Crisis-in-the-CongoC’est depuis fin 1996 que l’Est de la République Démocratique du Congo est devenu le théâtre de conflits armés qui a dévasté le pays. Aujourd’hui, on compte déjà des millions des victimes. Dans son rapport annuel 2012, l’International Rescue Committee, une association fondée à l’initiative Albert Einstein, a estimé que 5, 4 millions de personnes sont mortes à la suite des guerres congolaises. Dans cette tornade dévastatrice caractérisée par une sauvagerie monstrueuse, ce sont les femmes et les enfants qui payent cher… Le viol des femmes et des filles mineures est une véritable arme de guerre utilisée par les forces armées pour créer le choc et la stupeur dans le chef de la population. A travers une série d’imageries horribles, la partie Est du Congo est l’un des pires endroits au monde pour les femmes et les filles. En RDC, les femmes sont souvent violées dans l’indifférence totale des autorités congolaises, incapables de sécuriser les populations. Qui sont ces bandits? Pourquoi ne sont-ils pas inquiétés? Quelle est la principale motivation pour ces criminels de l’Est de violer les femmes et les enfants? Et l’État congolais, alors… Que fait-il concrètement?

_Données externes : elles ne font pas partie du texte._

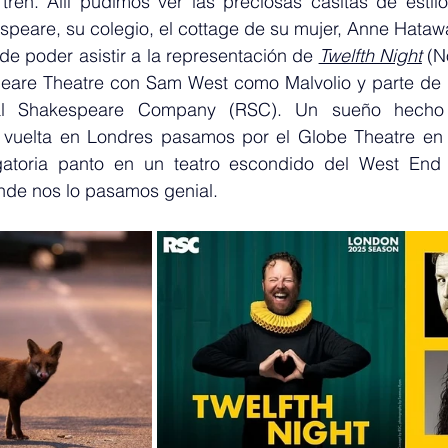
en. Allí pudimos ver las preciosas casitas de estilo 
peare, su colegio, el cottage de su mujer, Anne Hataw
 de poder asistir a la representación de 
Twelfth Night
 (N
eare Theatre con Sam West como Malvolio y parte de 
al Shakespeare Company (RSC). Un sueño hecho r
vuelta en Londres pasamos por el Globe Theatre en 
igatoria panto en un teatro escondido del West End
nde nos lo pasamos genial.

Le modus operandi des violeurs
«Lorsqu’on viole les femmes, on déstabilise la communauté, on viole les femmes du village entier devant les enfants, devant le mari, devant les voisins, cette communauté est brisée. Les hommes ne peuvent plus regarder leurs femmes dans les yeux, et dire que nous étions incapables de vous protéger. Et les femmes ne peuvent pas surmonter ce traumatisme», témoigne Nita Evele, coordinatrice de l’Action Global pour le Congo, dans le film «Crisis in the Congo». Selon les témoignages, plusieurs femmes ont vu leur destin briser après le viol. Certaines se sont retrouvées enceintes et d’autres ont contractées le VIH-Sida. Abandonnées par leurs maris, les femmes répudiées sont devenues personae non gratae dans la communauté, au village et au sein même de leur propre famille restreinte. Pire encore. Les enfants issus de viol sont aussi bannis et rejetés par la société. Ils ne bénéficient d’aucune affection maternelle. On les appelle «Les enfants des Serpents», affirme un congolais vivant à l’Est. A en croire les déclarations des ONG locales, les petites filles nées de viol entre 1998 et 2000 ayants aujourd’hui la tranche d’âge de 13 à 15 ans, ont été à leur tour violées. Un cycle infernal!

L’épineux problème
Malgré de nombreux crimes perpétrés à l’Est du Congo notamment le cas observé de plusieurs femmes violées, la question de l’identification des violeurs reste très délicate. L’un des facteurs est en fait celui de la complexité des conflits. Tellement qu’il y a plusieurs protagonistes. Parfois, on ne sait plus situer les camps opposés. Par ailleurs, la guerre dans l’Est du Congo a une coloration économique que politique. Dans cette contrée de la RDC, il y a plus d’une dizaine des groupes armés illégaux qui opèrent en toute tranquillité. À cela s’ajoute de nombreuses rebellions qui ne cessent de voir le jour et soutenues par les forces étrangères dans le but de piller systématiquement les richesses naturelles (cobalt, cuivre, diamant, manganèse, or, uranium, zinc…). La République démocratique du Congo, pays aux innombrables richesses, n’a pas une force militaire digne de ce nom pouvant défendre loyalement la souveraineté nationale de son territoire. Le pays ressemble à un «Far West». L’armée congolaise, au vrai sens du mot, n’est pas une armée. C’est un groupe d’indisciplinés qui parfois se substitue aussi à une bande violeurs des femmes. En l’absence d’une véritable justice, l’impunité règne. Peut-être un jour ou demain qu’on reparlera de la vraie justice dans ce pays où les corps des femmes et des filles sont profanés aujourd’hui.